Re: [PATCH v4 02/14] add a hashtable implementation that supports O(1) removal

From: Karsten Blees <karsten.blees@gmail.com>
To: Junio C Hamano <gitster@pobox.com>
Cc: Git List <git@vger.kernel.org>, Thomas Rast <tr@thomasrast.ch>,
	Jens Lehmann <Jens.Lehmann@web.de>
Subject: Re: [PATCH v4 02/14] add a hashtable implementation that supports O(1) removal
Date: Fri, 08 Nov 2013 11:27:26 +0100	[thread overview]
Message-ID: <527CBC8E.6050507@gmail.com> (raw)
In-Reply-To: <xmqq4n7nriuj.fsf@gitster.dls.corp.google.com>

Am 07.11.2013 22:40, schrieb Junio C Hamano:
> Karsten Blees <karsten.blees@gmail.com> writes:
> 
>> +`void hashmap_add(struct hashmap *map, void *entry)`::
>> +
>> +	Adds a hashmap entry. This allows to add duplicate entries (i.e.
>> +	separate values with the same key according to hashmap_cmp_fn).
>> ++
>> +`map` is the hashmap structure.
>> ++
>> +`entry` is the entry to add.
>> +
>> +`void *hashmap_put(struct hashmap *map, void *entry)`::
>> +
>> +	Adds or replaces a hashmap entry.
>> ++
>> +`map` is the hashmap structure.
>> ++
>> +`entry` is the entry to add or update.
>> ++
>> +Returns the previous entry, or NULL if not found (i.e. the entry was added).
> 
> What happens when there were duplicate entries previously added?
> All are replaced?  One of them is randomly chosen and gets replaced?
> 
> With s/replaced/removed/, the same question applies to hashmap_remove().
> 
> I am guessing that "we pick one at random and pretend as if other
> duplicates do not exist" is the answer, 

Exactly, however, you won't have duplicates if you use put exclusively.

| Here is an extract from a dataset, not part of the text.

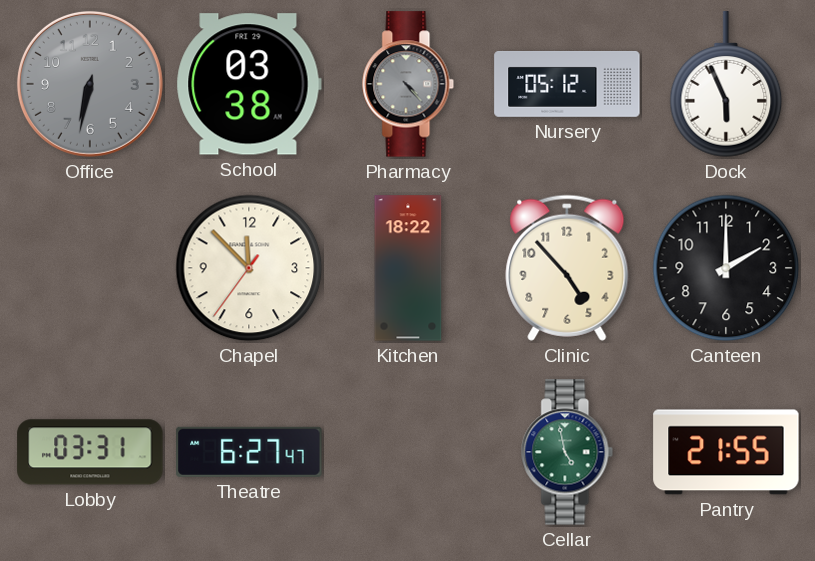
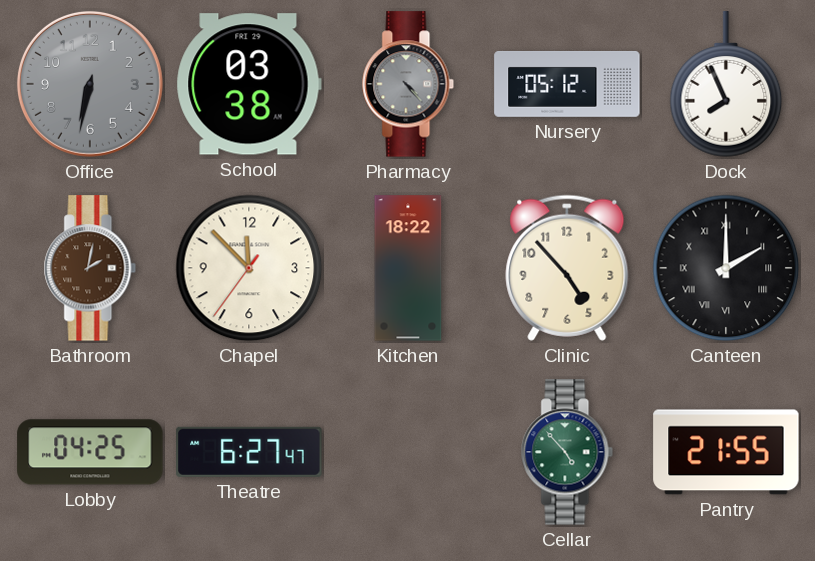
Dock: 5:56 -> 7:56
Bathroom: none -> 2:02
Canteen numerals: Arabic -> Roman
Lobby: 03:31 -> 04:25
Cellar: 4:58 -> 4:53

> and I do not immediately
> have an objection to that semantics, but whatever the rule is, it
> needs to be spelled out.
> 

I'll clarify this.

>> +`void *hashmap_remove(struct hashmap *map, const void *key, const void *keydata)`::
>> +
>> +	Removes a hashmap entry matching the specified key.
>> ...
>> +Usage example
>> +-------------
>> +
>> +Here's a simple usage example that maps long keys to double values.
>> +[source,c]
>> +------------
>> +struct hashmap map;
>> +
>> +struct long2double {
>> +	struct hashmap_entry ent; /* must be the first member! */
>> +	long key;
>> +	double value;
>> +};
>> +
>> +static int long2double_cmp(const struct long2double *e1, const struct long2double *e2, const void *unused)
>> +{
>> +	return !(e1->key == e2->key);
>> +}
>> +
>> +void long2double_init()
> 
> void long2double_init(void)
> 
>> +{
>> +	hashmap_init(&map, (hashmap_cmp_fn) long2double_cmp, 0);
>> +}
>> +
>> +void long2double_free()
> 
> Likewise.
> 
>> diff --git a/hashmap.c b/hashmap.c
>> new file mode 100644
>> index 0000000..3a9f8c1
>> --- /dev/null
>> +++ b/hashmap.c
>> ...
>> +unsigned int memhash(const void *buf, size_t len)
>> +{
>> +	unsigned int hash = FNV32_BASE;
>> +	unsigned char *ucbuf = (unsigned char*) buf;
> 
> "(unsigned char *)buf"; pointer-asterisk does not stick to type.
> 

Ok, I'll recheck all casts.

>> +	while (len--) {
>> +		unsigned int c = *ucbuf++;
>> +		hash = (hash * FNV32_PRIME) ^ c;
>> +	}
>> +	return hash;
>> +}
>> +
>> +unsigned int memihash(const void *buf, size_t len)
>> +{
>> +	unsigned int hash = FNV32_BASE;
>> +	unsigned char *ucbuf = (unsigned char*) buf;
>> +	while (len--) {
>> +		unsigned int c = *ucbuf++;
>> +		if (c >= 'a' && c <= 'z')
>> +			c -= 'a' - 'A';
>> +		hash = (hash * FNV32_PRIME) ^ c;
>> +	}
>> +	return hash;
>> +}
>> +
>> +#define HASHMAP_INITIAL_SIZE 64
>> +/* grow / shrink by 2^2 */
>> +#define HASHMAP_GROW 2
>> +/* grow if > 80% full (to 20%) */
>> +#define HASHMAP_GROW_AT 1.25
>> +/* shrink if < 16.6% full (to 66.6%) */
>> +#define HASHMAP_SHRINK_AT 6
> 
> May be I am too old fashioned, but seeing a floating-point constant
> in our otherwise pretty-much integer-only code makes me feel uneasy.
> "gcc -S -O2" does seem to generate floating point instruction for
> "i" but not for "j":
> 
>     extern void inspect(unsigned int i, unsigned int j);
> 
>     void grow(unsigned int i, unsigned int j)
>     {
>             i *= 1.25;
>             j += j >> 2;
>             inspect(i, j);
>     }
> 

I guess there's no more i486SXs around, so using floating point should not be a problem (at least performance-wise...).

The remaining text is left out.